Comando da PM diz que militares agressores podem ser excluídos

29 ABR 2010Por 06h:44
Michelle Rossi

O comandante-geral da Polícia Militar de Mato Grosso do Sul, coronel Carlos Alberto David dos Santos, admitiu que os policiais acusados do espancamento do comerciante Walter Mendes Rodrigues, de 24 anos, por conta de um celular, “envolveram-se emocionalmente com o fato e não agiram com a imparcialidade esperada de um policial militar”. Procurado ontem pela manhã para falar sobre as denúncias de agressão, o oficial disse que, se necessário, os policiais envolvidos serão punidos severamente e não descartou a possibilidade de expulsão das fileiras da corporação.
Segundo o coronel Carlos David, os depoimentos das testemunhas e envolvidos no episódio começaram a ser colhidos na terça-feira pela Corregedoria da Polícia Militar. “Determinei o máximo de rapidez na apuração dos fatos e quero ter tudo esclarecido em até 30 dias”, observou o comandante-geral

Agressão
De acordo com o boletim de ocorrência registrado pelo comerciante, a agressão aconteceu no último domingo, quando ele foi devolver um celular que sua esposa havia encontrado num salão de festas, no dia 16 de abril.
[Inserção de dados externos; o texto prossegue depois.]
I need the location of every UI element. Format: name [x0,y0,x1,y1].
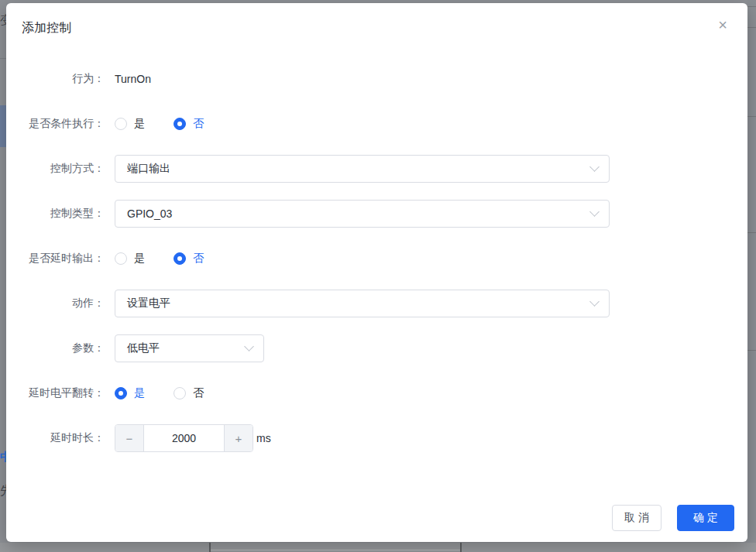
delay-duration-row: 延时时长： − + ms [15,424,747,452]
radio-yes-label: 是 [134,386,145,400]
delay-output-radio-group: 是 否 [115,252,232,266]
level-flip-radio-group: 是 否 [115,386,232,400]
bg-table-border [460,543,462,552]
radio-no-label: 否 [193,117,204,131]
conditional-exec-label: 是否条件执行： [15,117,105,131]
dialog-footer: 取 消 确 定 [612,505,734,531]
radio-yes[interactable]: 是 [115,386,145,400]
bg-divider [0,58,6,59]
action-row: 动作： 设置电平 [15,290,747,317]
radio-no[interactable]: 否 [174,117,204,131]
radio-yes[interactable]: 是 [115,252,145,266]
delay-output-label: 是否延时输出： [15,252,105,266]
param-label: 参数： [15,341,105,355]
add-control-form: 行为： TurnOn 是否条件执行： 是 否 控制方式： 端口输出 [6,65,747,452]
behavior-row: 行为： TurnOn [15,65,747,93]
delay-duration-stepper: − + [115,424,253,452]
add-control-dialog: 添加控制 × 行为： TurnOn 是否条件执行： 是 否 [6,3,747,542]
bg-highlighted-row [0,105,6,147]
control-type-label: 控制类型： [15,207,105,221]
duration-unit-label: ms [256,432,271,444]
conditional-exec-radio-group: 是 否 [115,117,232,131]
radio-no[interactable]: 否 [174,252,204,266]
radio-yes-label: 是 [134,117,145,131]
chevron-down-icon [591,163,599,171]
param-row: 参数： 低电平 [15,334,747,362]
control-type-row: 控制类型： GPIO_03 [15,200,747,228]
action-value: 设置电平 [127,297,170,310]
increase-button[interactable]: + [224,425,253,451]
delay-duration-input[interactable] [144,425,224,451]
radio-yes[interactable]: 是 [115,117,145,131]
bg-bottom-strip [0,543,756,552]
conditional-exec-row: 是否条件执行： 是 否 [15,110,747,138]
radio-circle-icon [115,118,127,130]
control-mode-row: 控制方式： 端口输出 [15,155,747,183]
chevron-down-icon [591,298,599,306]
radio-circle-icon [115,387,127,399]
param-select[interactable]: 低电平 [115,334,264,362]
action-select[interactable]: 设置电平 [115,290,610,317]
bg-table-border [209,543,211,552]
radio-yes-label: 是 [134,252,145,266]
bg-table-border [211,550,460,550]
radio-circle-icon [115,252,127,265]
action-label: 动作： [15,297,105,310]
control-type-select[interactable]: GPIO_03 [115,200,610,228]
control-mode-select[interactable]: 端口输出 [115,155,610,183]
cancel-button[interactable]: 取 消 [612,505,662,531]
close-icon[interactable]: × [713,15,732,34]
dialog-title: 添加控制 [22,19,726,37]
level-flip-label: 延时电平翻转： [15,386,105,400]
radio-no-label: 否 [193,386,204,400]
chevron-down-icon [591,208,599,216]
param-value: 低电平 [127,341,160,355]
radio-no-label: 否 [193,252,204,266]
decrease-button[interactable]: − [115,425,144,451]
control-mode-value: 端口输出 [127,162,170,176]
radio-circle-icon [174,118,186,130]
bg-right-strip [747,0,756,552]
level-flip-row: 延时电平翻转： 是 否 [15,379,747,407]
behavior-label: 行为： [15,72,105,86]
radio-no[interactable]: 否 [174,386,204,400]
dialog-header: 添加控制 × [6,3,747,37]
chevron-down-icon [246,343,253,351]
delay-output-row: 是否延时输出： 是 否 [15,245,747,273]
radio-circle-icon [174,252,186,265]
radio-circle-icon [174,387,186,399]
behavior-value: TurnOn [115,73,151,85]
delay-duration-label: 延时时长： [15,431,105,445]
control-type-value: GPIO_03 [127,207,172,220]
control-mode-label: 控制方式： [15,162,105,176]
confirm-button[interactable]: 确 定 [677,505,734,531]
Ele combinou  fazer a devolução em frente ao 10º Batalhão da Polícia Militar, situado no Parque Ayrton Senna, no Bairro Aero Rancho, por imaginar que neste local estaria seguro, já que não conhecia o dono do aparelho.
O celular pertence a um homem identificado apenas como Ivanildo, irmão do cabo da Polícia Militar, Ivanil Jonas Alves, de 42 anos. O militar, com a ajuda de mais policiais, teriam espancado Walter por acreditar que ele teria furtado o telefone.
A vítima relatou que os policiais tentaram enforcá-la e ela teria ficado desacordada por alguns momentos. O irmão do cabo não teria participado do espancamento, mas assistiu à cena, rindo da violência. O comerciante apresenta vários hematomas espalhados pelo corpo.
Walter chegou a ser levado pelos militares para a Delegacia de Pronto Atendimento Comunitário (Depac), onde foi liberado pelo delegado Divino Furtado de Mendonça.